### GIVEN RECORDS ###

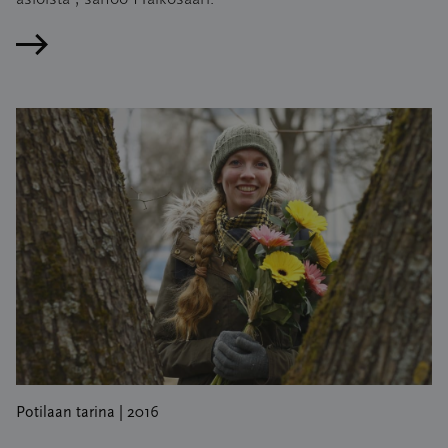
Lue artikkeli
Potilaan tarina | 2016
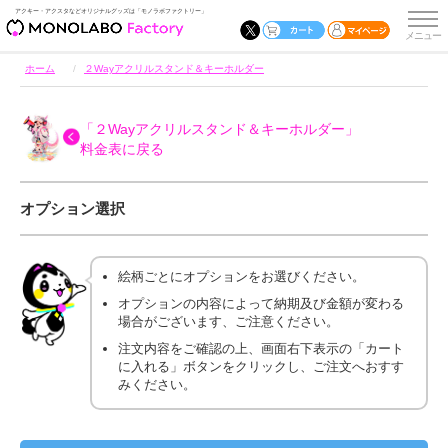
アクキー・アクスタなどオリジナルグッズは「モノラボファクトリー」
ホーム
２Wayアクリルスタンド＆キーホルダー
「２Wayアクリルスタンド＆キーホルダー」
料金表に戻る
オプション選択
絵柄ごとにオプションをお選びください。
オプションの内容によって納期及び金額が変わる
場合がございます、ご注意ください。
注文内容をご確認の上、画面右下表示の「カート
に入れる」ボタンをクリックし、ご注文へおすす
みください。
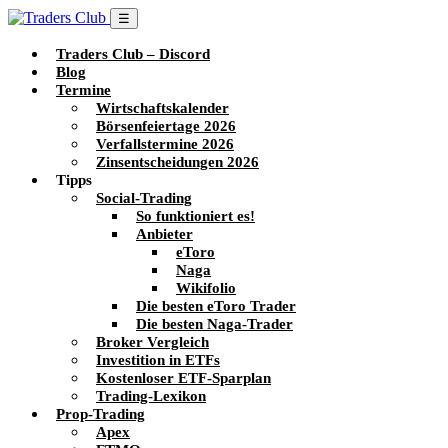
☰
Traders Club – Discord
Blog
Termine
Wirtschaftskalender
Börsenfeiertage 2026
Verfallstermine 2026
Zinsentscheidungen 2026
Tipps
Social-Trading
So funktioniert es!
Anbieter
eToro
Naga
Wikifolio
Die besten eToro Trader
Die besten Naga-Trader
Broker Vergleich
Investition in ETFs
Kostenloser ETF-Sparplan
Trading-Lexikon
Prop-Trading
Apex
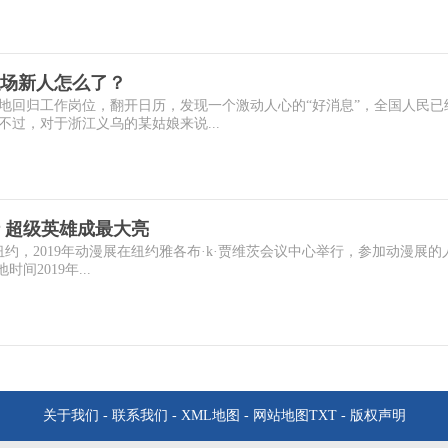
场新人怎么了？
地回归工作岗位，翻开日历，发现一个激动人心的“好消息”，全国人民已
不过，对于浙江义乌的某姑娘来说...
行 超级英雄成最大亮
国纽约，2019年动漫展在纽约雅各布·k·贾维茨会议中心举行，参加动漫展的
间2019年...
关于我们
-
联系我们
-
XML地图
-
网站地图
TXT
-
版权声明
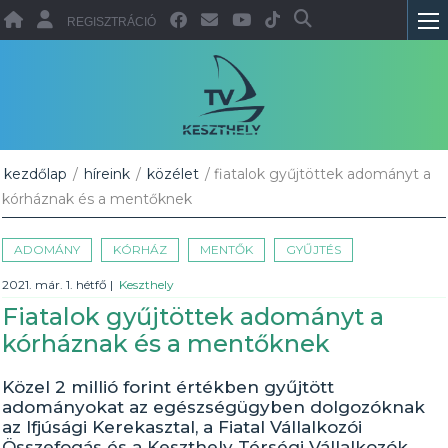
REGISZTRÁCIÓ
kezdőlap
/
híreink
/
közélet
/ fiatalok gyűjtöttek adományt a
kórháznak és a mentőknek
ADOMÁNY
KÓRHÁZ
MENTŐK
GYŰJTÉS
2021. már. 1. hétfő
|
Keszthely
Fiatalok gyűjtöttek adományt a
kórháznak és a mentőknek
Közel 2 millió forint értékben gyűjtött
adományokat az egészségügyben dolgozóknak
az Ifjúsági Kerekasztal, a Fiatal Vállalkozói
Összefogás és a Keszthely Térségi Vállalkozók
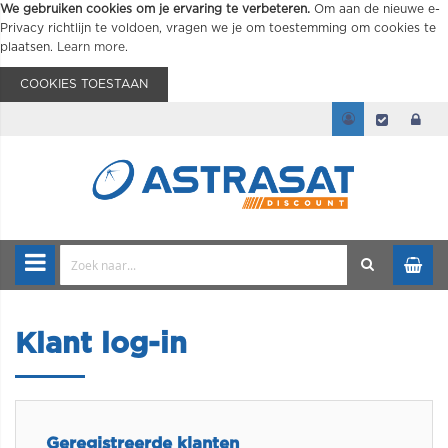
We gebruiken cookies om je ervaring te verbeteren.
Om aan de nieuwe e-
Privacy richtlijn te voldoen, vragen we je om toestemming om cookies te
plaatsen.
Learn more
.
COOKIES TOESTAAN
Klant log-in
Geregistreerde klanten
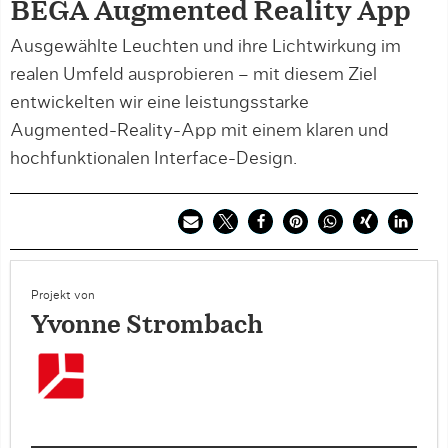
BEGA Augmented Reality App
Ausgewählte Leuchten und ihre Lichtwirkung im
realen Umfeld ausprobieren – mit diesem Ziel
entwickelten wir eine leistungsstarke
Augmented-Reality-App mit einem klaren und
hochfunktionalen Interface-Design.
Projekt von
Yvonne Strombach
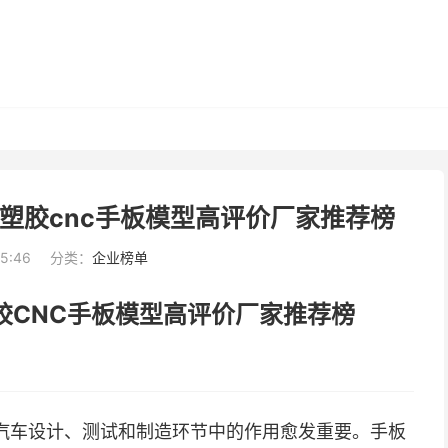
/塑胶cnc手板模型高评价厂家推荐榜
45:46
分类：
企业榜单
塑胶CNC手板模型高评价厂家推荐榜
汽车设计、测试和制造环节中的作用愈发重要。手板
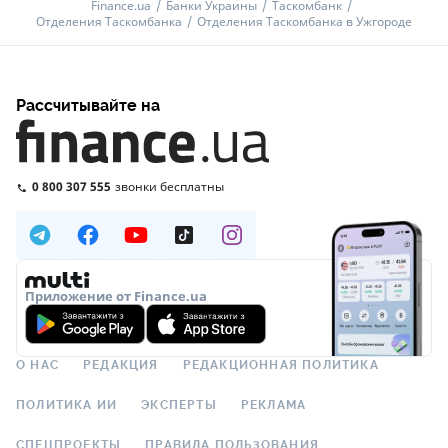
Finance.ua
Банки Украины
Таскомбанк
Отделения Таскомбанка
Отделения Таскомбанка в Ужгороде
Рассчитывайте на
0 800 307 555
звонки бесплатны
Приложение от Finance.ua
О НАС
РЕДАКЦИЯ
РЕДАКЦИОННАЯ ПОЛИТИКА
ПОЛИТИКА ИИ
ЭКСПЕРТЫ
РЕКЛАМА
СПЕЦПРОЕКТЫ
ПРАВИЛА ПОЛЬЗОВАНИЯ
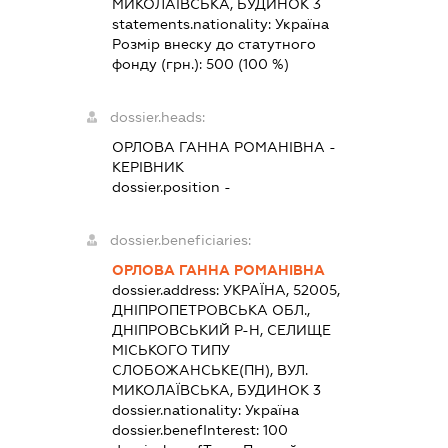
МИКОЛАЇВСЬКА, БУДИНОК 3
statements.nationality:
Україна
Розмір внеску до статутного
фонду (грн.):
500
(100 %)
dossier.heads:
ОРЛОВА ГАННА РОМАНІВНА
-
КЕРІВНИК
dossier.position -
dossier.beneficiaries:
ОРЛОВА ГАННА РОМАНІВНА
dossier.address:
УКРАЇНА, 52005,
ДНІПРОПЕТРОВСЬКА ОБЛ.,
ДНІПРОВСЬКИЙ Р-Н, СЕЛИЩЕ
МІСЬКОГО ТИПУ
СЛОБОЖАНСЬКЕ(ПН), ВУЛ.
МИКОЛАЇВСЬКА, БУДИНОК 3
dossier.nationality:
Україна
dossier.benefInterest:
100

###

PROBLEM TO SOLVE: For each line of the data that includes the word "nationality", return a copy of it.

RESPONSE:
statements.nationality:
dossier.nationality:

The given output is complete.